The need for a cultural shift from two-arm to multi-arm randomised controlled trials (CPS 2A)

2014 
Proposal We need a faster and more efficient way of improving patient outcomes in all disease areas. There is a need for a cultural shift in randomised phase III superiority trials. We propose there be fewer two-arm trials and more trials that incorporate multiple research arms. Setting Well-designed, well-conducted randomised controlled trials (RCTs) are the most reliable way to collect comparative evidence on efficacy and effectiveness, and drive changes in policy and healthcare. A literature search has shown that ~80% of all trials have only 2 arms. A key problem is their low “success” rate, defined as a convincing finding that the research treatment is better than the current standard-of-care. New treatments commonly do not work as well as hoped, yet we persist with traditional phase III RCTs, that are both expensive and often take many years.

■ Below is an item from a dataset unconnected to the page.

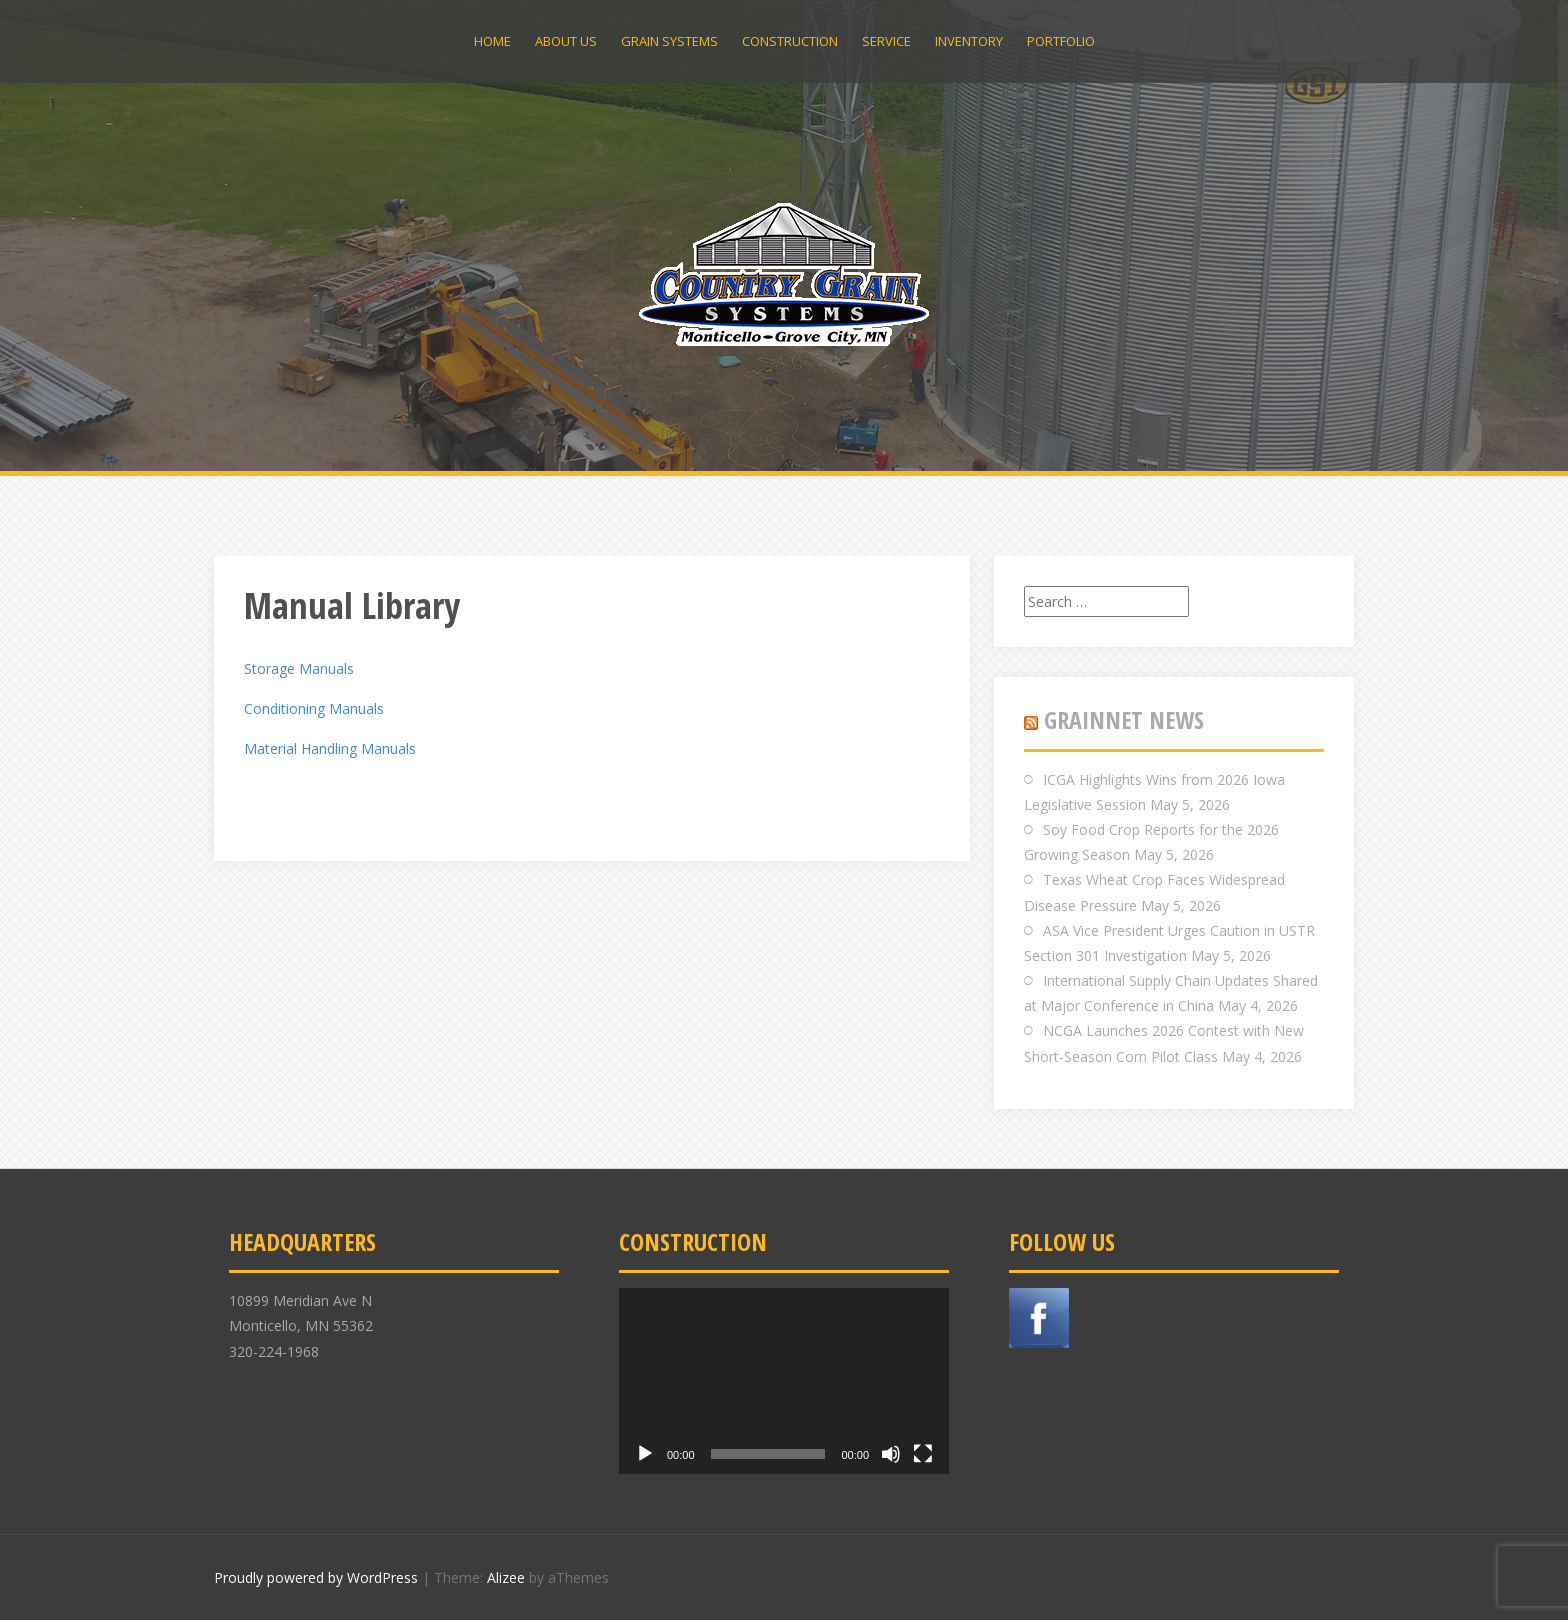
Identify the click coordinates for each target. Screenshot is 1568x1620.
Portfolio (1061, 41)
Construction (790, 41)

A direct conclusion from the high failure rate is that the information on which phase III trials are designed must be flawed. In planning any 2-arm phase III trial, fundamental uncertainties often remain; for example, whether we have reliably selected the most appropriate dose and/or duration of treatment or, for the academic community, whether other treatments have equal (or greater) priority for being assessed? Multi-arm trials are more efficient, more cost-effective and have a greater chance of “success”. In our experience and perhaps counter-intuitively, they recruit faster than 2-arm trials Conclusion An academic RCT should not be seen as a way of assessing a specific treatment, but considered as a central tool to improving outcomes for patients with a particular condition as quickly as possible. Therefore, we argue that many more trials should have more than one research arm.